Friday, March 14, 2008

It's Friday...

but it sure doesn't feel like it. I don't know what day it feels like. I have been at home with two kids with strep throat since Tuesday evening. Our only outing has been to the doctor and pharmacy, which in my book is not like an outing at all. Today, the kids seem to be in better spirits, but the youngest has had a virus on top of the strep, so I am hesitant to take him out today. Our cupboards are terribly bare though, so I may be forced to chance a trip to the grocery store. At least they are no longer contagious.

Being inside for three days is making me a bit stir crazy. And I feel very, very behind on things. I am very much of a homebody, but not getting out at ALL does make me a little wacky -- know what I mean?? The kids seem to be craving fresh air as well. Good thing we have Spring Break coming up.

I have not been able to shower until noon for the past three days. That right there puts a damper on my day. I keep thinking, "Oh great -- today will be the day that I find out my neighbor turned me in to the show What Not to Wear or to Oprah for a makeover." Because my whole closet is basically an advertisement for "What Not to Wear". I have visions of someone with a big ol' camera at my door as I open it with PJs and bed head. Wouldn't that be nice??

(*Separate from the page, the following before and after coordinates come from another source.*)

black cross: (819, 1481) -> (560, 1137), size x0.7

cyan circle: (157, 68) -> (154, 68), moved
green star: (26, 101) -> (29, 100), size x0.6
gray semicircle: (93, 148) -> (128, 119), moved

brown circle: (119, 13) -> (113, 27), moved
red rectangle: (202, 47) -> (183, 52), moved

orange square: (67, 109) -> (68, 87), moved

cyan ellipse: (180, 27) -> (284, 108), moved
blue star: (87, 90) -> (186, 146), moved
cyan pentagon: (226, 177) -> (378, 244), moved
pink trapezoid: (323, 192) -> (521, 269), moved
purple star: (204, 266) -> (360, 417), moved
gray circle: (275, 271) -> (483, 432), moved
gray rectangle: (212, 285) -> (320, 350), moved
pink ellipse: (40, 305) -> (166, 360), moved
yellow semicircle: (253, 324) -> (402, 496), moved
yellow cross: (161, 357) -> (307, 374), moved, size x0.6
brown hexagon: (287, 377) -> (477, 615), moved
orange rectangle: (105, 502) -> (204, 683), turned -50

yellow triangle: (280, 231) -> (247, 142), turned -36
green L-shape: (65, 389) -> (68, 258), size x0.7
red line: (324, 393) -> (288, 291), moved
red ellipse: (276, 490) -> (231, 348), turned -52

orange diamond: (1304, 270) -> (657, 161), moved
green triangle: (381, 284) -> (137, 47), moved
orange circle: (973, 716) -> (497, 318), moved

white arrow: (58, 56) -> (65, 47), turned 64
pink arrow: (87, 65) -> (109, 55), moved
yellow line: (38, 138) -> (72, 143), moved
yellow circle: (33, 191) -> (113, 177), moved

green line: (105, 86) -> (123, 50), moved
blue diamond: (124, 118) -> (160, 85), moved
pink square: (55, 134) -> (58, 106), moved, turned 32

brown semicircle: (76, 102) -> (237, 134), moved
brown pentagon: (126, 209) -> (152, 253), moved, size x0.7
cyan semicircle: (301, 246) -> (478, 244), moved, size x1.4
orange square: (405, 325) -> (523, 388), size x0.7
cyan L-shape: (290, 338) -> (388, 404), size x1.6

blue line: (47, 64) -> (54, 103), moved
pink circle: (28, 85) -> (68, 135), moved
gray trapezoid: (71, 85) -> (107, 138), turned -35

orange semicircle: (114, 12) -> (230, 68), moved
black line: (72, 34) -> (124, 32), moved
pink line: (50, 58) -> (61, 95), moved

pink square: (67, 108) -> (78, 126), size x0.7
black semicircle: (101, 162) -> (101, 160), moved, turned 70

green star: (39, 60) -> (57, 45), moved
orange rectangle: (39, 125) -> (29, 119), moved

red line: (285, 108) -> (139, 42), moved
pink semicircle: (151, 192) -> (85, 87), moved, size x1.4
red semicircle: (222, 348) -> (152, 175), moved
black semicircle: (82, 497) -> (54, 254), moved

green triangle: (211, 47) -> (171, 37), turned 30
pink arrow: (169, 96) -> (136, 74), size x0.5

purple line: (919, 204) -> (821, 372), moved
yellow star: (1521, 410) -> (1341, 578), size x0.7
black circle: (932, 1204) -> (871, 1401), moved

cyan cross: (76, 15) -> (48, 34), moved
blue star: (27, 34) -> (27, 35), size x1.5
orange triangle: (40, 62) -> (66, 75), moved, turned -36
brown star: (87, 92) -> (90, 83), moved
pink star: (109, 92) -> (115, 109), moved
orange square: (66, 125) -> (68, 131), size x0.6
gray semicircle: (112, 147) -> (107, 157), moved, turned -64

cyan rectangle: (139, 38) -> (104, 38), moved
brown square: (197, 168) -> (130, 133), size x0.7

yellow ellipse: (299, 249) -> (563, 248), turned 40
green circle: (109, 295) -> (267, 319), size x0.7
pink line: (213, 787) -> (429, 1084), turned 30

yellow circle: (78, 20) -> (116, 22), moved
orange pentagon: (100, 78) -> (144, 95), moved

Also -- last night my oldest son had a music concert at school. I feel like I'm always the one that has to miss things for one child or the other when their siblings are sick, so I told my hubby I really wanted to go and asked him to stay with the other kids. He agreed, but then I realized I should probably ask my son how he felt. Seeing as only one parent could attend, I asked him who he wanted to take with him. And guess what? He chose his dad -- and as selfish as it sounds, it broke my heart. But I couldn't let my son see it because he was terribly conflicted about choosing. He didn't want to hurt anyone's feelings, but he seemed to want time for just him and Daddy, so I can't fault him for that. But there was still that inner voice screaming, "What?! I'm the mom!! You're supposed to pick me!!!" It put me in a funk all night. I was just plain sad to miss him singing. I am quite sure it bothered me more than him. And I am also sure I was being overly sensitive due to lack of sleep and cabin fever.

Aside from feeling a little couped up, I am thankful my kids do not have something worse and they seem to be on the mend.

Alright, I've bored you enough for one day. I'm off for my noon shower (geesh!).

Have a fantastic weekend -- hope everyone at your house is feeling well!

6 comments:

Shalini said...

Oh! Rita,
I am in the same boat as you. Divya has viral on top of an ear infection. We are keeping her home and just 5 minutes of peace is all I ask for...
I totally feel your feeling with kids picking Daddy for the fun stuff and Mamma for the crying... my Daddy's girl does just the same. Hope you send in a recorder or something with hubby so the you can atleast be pseudo present for the concert.

Suzanna said...

(((HUGS))) sweetie!! If it makes you feel any better, my oldest ALWAYS picks his dad for everything, and when he's mad at me, he tells me he loves his Dad way more than he loves me.

Jayne said...

What a rough week! Sending a gazillion cyber hugs, just wish I could deliver them in person!

Carolyn said...

Oh no, you had two little sickies. I do hope they are on the mends now, and hope no one else gets the sickie germs. Sorry to hear about getting picked over for the trip to the concert, we probably could make arrangements, and you could fill in for me at one of Sarah's outings. LOL - I believe in those video cameras for home viewing, and now to convince dh that he is the best cameraman for the job. I would be set. I am so not a school program person, unless it is a sporting event. I think they are cute when they are little, but I so dread going to them. So you are welcome to take my spot anyday, dear. {smiles}
Gosh I didn't mean to type all that. Geez I must of had a little too much pepsi today. LOL
Hope you get out and get a little Me time, you deserve some.

Unknown said...

It's 2:30, I haven't showered on purpose and I LOVE IT!

Don't get down about the choosing dad thing...they will choose dad 9/10 because they just don't get to see him as much...dad's are just an anomaly sometimes. But, you know who he would pick mom if he were in bed puking his guts out...that's the true love.

Picture This said...

Yeesh, sick kids and Beatles Hoedowns and grocery baggers...the evil trifecta!!